On the heels of that tirade, Haffa sent an email and letter to the MCPOA, basically warning the group to stop trying to influence any changes to the new policy.

“Please convey to your members my disappointment in their taking a political position on what is a well founded and researched policy by the city. They should know better. It makes me question how much I can trust the MCPOA’s position on other issues,” his email begins.

Basically, the association is taking a non-competitive, non-capitalistic approach to leasing. You want some businesses to be subsidized by government at the expense of other businesses and the public. Do you not realize that this has a negative effect on other commercial property owners by disrupting the competitive market? Your properties are worth less if one landlord (the city) is discounting rents far below market.

Please see the following letter and share with your members.
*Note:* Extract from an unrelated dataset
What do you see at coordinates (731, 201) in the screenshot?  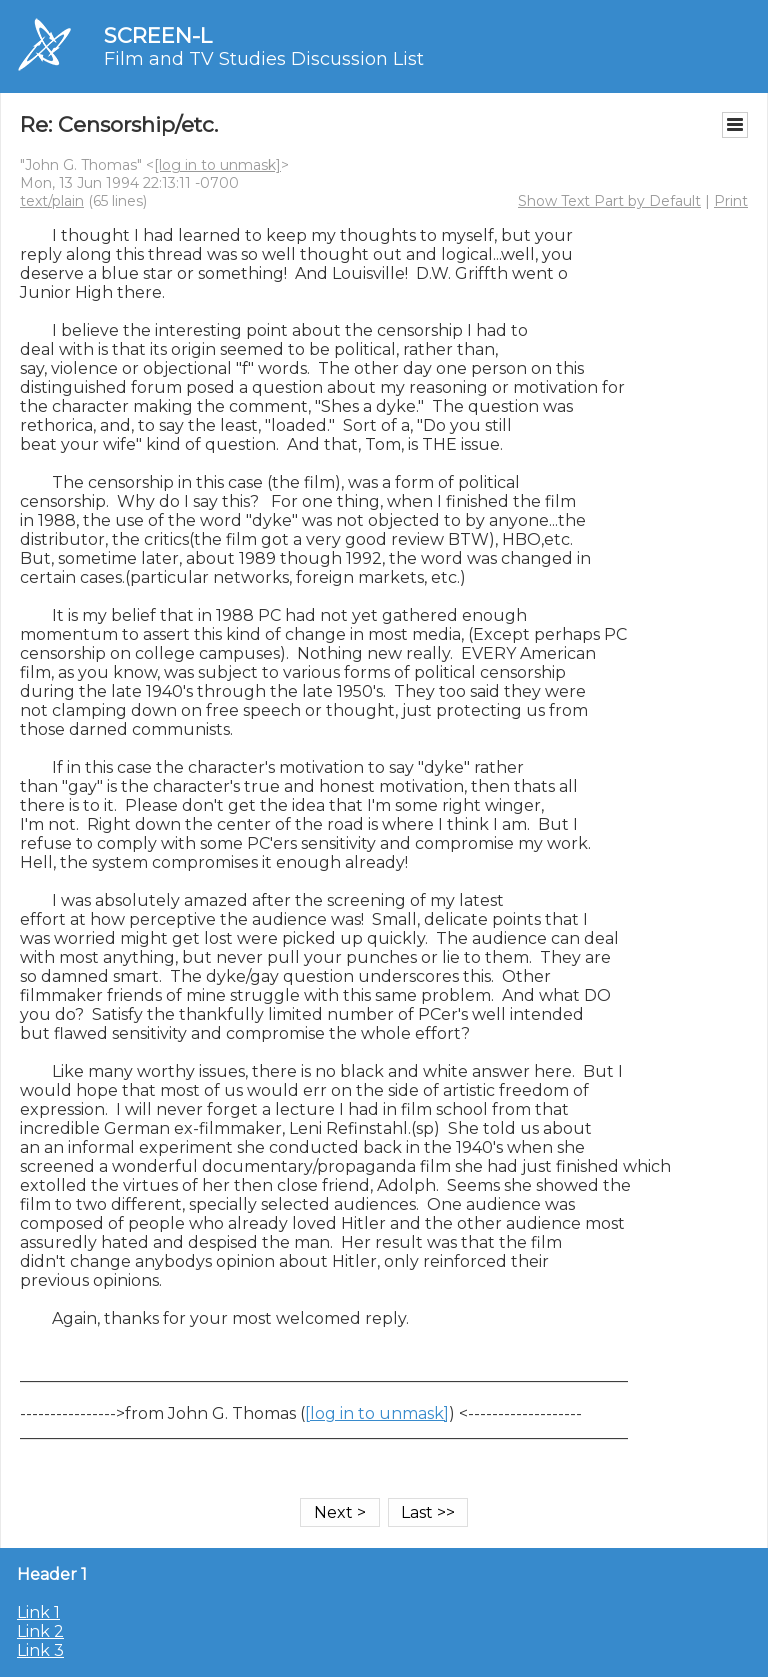 I see `Print` at bounding box center [731, 201].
Our policy permits flexibility for each lease while giving some basic guidelines so that our leasing policy is not driven by politics and can provide certainty to vendors.

The letter infers that previous leasing policies in Monterey were somehow illegal and broke both the city charter and state law by “gifting public resources.” It’s an argument that seems to have been started by Monterey Planning Commissioner Bill McCrone, but was found not to be the case after extensive review in the past.

In 2011, a special study session by the City Council reviewed McCrone’s allegation that past City Councils dealt with the Waterfront leases in an improper or illegal manner and found that the facts did not support it.

“After listening to the city attorney; the city’s outside attorney, whose law firm has expertise in the leasing of public lands; the former city attorney, who was involved with the 1991 leases; several attorneys representing leaseholders and various members of the public, the City Council has come to the conclusion that it will not pursue litigation as the facts and the applicable law do not support it,” a statement from the council’s closed session, dated May 17, 2011, reads.

“Based on the facts that the City Council currently knows, ownership of those buildings was properly negotiated as a part of the lease extensions in the early nineties and was not a gift of public funds by the City Council, at that time.
Further, the City Council finds that the City is adhering to City Charter requirements and is receiving fair-market rents based on the MAI appraisals of the properties from 2007-2009, as confirmed by the Monterey Superior Court, and the fact that the public interest has been served by the leases.”

At some point, the current City Council came to a much different conclusion, though apparently without the review and investigation the previous council went through. Some have feared that McCrone has some unknown vendetta against Fisherman’s Wharf and wants to see it torn down. He has even written statements on the Monterey County Weekly’s website Monterey Bay would be prettier without it.

Haffa may have the same sentiment. “You hear a lot about renting the mud under the pilings, but that mud is prime real estate on a beautiful bay,” he writes in the letter. He said something similar during his tirade.

What’s next for Old Fisherman’s Wharf? The community will have to wait and see.